Assignment
Exact reproduction is required for the lines below starting at the line with "SUBSCRIBE FOR MIXTAPE NEWS" and ending at the line with "excellence!", both included. No other lines, and no pictures.

Extracted information
******************************
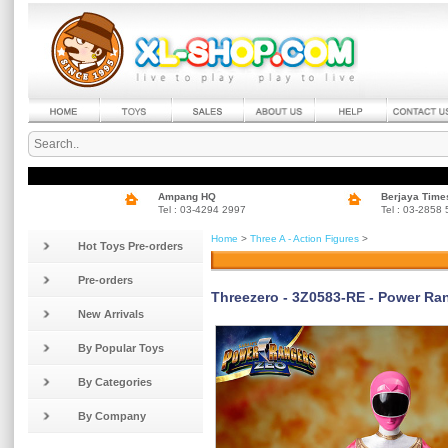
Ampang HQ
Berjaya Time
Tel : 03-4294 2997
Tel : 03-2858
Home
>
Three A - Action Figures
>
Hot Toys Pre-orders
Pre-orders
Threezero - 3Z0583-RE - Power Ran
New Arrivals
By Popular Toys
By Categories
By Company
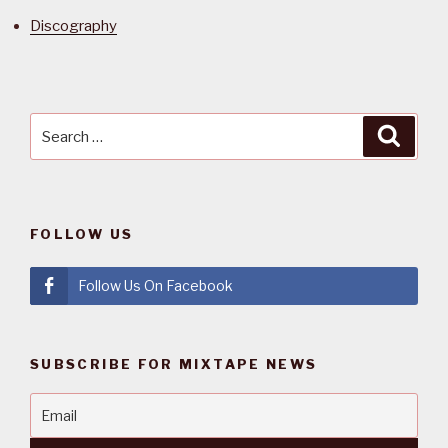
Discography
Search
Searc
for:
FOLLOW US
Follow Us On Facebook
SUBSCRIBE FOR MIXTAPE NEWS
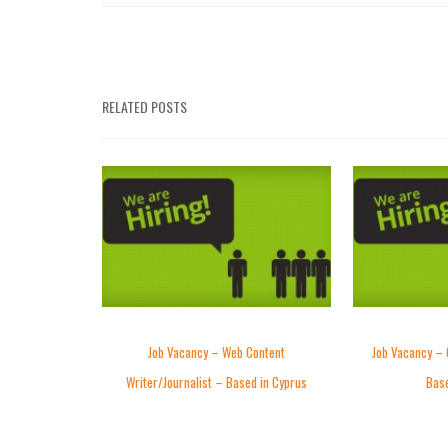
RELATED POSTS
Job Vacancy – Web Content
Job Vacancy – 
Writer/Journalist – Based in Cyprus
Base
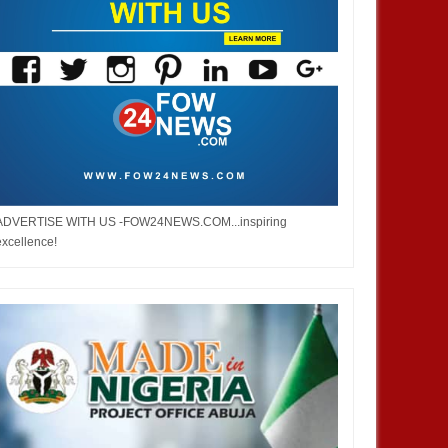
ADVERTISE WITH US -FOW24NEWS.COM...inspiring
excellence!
******************************
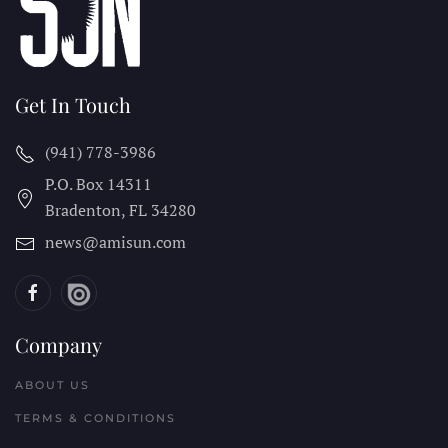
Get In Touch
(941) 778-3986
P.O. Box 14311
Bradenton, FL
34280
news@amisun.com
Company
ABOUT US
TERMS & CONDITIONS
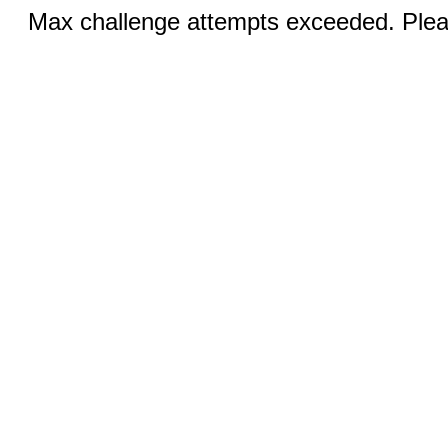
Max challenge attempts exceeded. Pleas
******************************
Exercise result
SUBSCRIBE FOR MIXTAPE NEWS
RELATED POSTS
Job Vacancy – Web Content
Job Vacancy – 
Writer/Journalist – Based in Cyprus
Base
ADVERTISE WITH US -FOW24NEWS.COM...inspiring
excellence!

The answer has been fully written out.